Honesty, though, I wouldn't buy them anymore. I started using the PowerBait twister tails and ribbon tails, having the EXACT same scent, and NEVER needing a nibblet again. I've caught both a bazzilion pike and crappie on jigs/PowerBait combination. Stop wasting time with the nibblets.


----------



## OneidaEagle (Sep 25, 2008)

Ill give those ideas a try. 

I FROZE them but have not had chance to test them yet frozen.


Thanks fro the ideas,

Aaron


----------



## fathom this (Feb 10, 2008)

Forget the nibbles. Use the Gulp grubs. I have had very good success by placing the grub on the hook of a 1/16 oz jig and 2" twister tail. All the fish in the pictures I have posted here were caught on this rig. Just last weekend I caught 24 crappies with about six of them over twelve inches.


----------



## kgalla02 (Aug 5, 2012)

Maybe your fingers were wet or there was some moisture in the jar? That's the only time I've had any problem getting them on the hook, when they've been 'wet' beforehand ... I tried using them all summer and found the only real difference I found they make over what I normally do is to increase the amount of bluegills/sunfish bites ... I think I'm gonna' give the Gulp Grubs/2" curly-tail suggestion a try, maybe cut it down to a 1" curly-tail.


----------



## fathom this (Feb 10, 2008)

kgalla02 said:


> Maybe your fingers were wet or there was some moisture in the jar? That's the only time I've had any problem getting them on the hook, when they've been 'wet' beforehand ... I tried using them all summer and found the only real difference I found they make over what I normally do is to increase the amount of bluegills/sunfish bites ... I think I'm gonna' give the Gulp Grubs/2" curly-tail suggestion a try, maybe cut it down to a 1" curly-tail.

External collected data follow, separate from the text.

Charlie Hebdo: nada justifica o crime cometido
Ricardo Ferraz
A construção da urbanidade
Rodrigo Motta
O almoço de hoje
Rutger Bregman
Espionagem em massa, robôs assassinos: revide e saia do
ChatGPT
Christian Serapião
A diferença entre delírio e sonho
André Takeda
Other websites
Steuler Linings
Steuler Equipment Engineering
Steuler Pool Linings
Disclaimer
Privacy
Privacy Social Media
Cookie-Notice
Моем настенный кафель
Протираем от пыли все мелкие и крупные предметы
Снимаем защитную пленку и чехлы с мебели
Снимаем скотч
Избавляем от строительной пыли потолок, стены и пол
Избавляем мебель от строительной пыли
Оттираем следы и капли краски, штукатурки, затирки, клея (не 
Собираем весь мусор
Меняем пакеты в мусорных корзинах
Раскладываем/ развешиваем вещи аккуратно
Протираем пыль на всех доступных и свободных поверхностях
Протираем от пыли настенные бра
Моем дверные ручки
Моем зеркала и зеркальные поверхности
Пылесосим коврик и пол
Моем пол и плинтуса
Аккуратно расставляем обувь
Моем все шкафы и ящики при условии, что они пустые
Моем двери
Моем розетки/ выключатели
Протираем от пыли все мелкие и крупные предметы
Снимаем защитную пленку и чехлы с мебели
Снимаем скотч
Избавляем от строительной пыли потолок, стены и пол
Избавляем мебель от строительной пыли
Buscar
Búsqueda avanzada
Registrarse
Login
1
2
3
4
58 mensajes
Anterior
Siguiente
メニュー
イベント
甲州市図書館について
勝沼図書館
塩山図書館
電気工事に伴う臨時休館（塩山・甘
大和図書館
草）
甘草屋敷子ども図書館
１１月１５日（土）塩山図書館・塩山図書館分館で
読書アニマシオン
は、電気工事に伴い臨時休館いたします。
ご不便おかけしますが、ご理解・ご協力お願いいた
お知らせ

Don't go too small! You will only increase the small bluegill bite. I have found that if I get a rap-rap-rap bite it is just small gills and I do not strike at them. You will only loose the tail on your twister. Remember big fish want a meal not a snack. The larger fish just suck the bait in or hammer it so you will be able to tell the difference. Last weekend the specks I caught were on a feeding frenzy of sorts and were loaded with small gills and other fry pf the year.


----------



## OneidaEagle (Sep 25, 2008)

Sheesh, My list of "Stuff" for the weekend just got longer.....:lol:

Ill give the Grub Jig Head combo a try this weekend.

You just jig them over the side of the boat or attach to a bobber?


----------



## fathom this (Feb 10, 2008)

OneidaEagle said:


> Sheesh, My list of "Stuff" for the weekend just got longer.....:lol:
> 
> Ill give the Grub Jig Head combo a try this weekend.
> 
> You just jig them over the side of the boat or attach to a bobber?


I use the slow troll technique. Go as slow as you can over short to medium weeds in 10 to 14 feet of water. When you locate fish you may anchor then cast out and slow retrieve the bait. The fish will hit on the drop or at any time during your slow retrieve. Watch your line on the surface of the water for any movement.


----------



## kgalla02 (Aug 5, 2012)

fathom this said:


> Don't go too small! You will only increase the small bluegill bite. I have found that if I get a rap-rap-rap bite it is just small gills and I do not strike at them. You will only loose the tail on your twister. Remember big fish want a meal not a snack. The larger fish just suck the bait in or hammer it so you will be able to tell the difference. Last weekend the specks I caught were on a feeding frenzy of sorts and were loaded with small gills and other fry pf the year.


You're right, I'll stick with the 2" ... the only problem I've found when going bigger is keeping the bass off my bait when I'm trying to shoot under the docks for crappie.


----------



## swaprat (Oct 1, 2011)

try the gulp 1 inch minnows i use these with a 1/32 once jig head with out a barb just a round head jig like they got at www.jamminjigs.com by the way they sell the gulp at meijers every ware. 

jig like these

http://www.jamminjigs.com/sections/product_group.php?category_id=5&group_id=19


gulp 1 inch minnows

http://www.jannsnetcraft.com/berkley-gulp-alive/570362.aspx#


----------



## Bluegill_Bass_Basher (Feb 4, 2013)

Get the hook and the nibbles a little bit wet first, I don't know why but it works for me


----------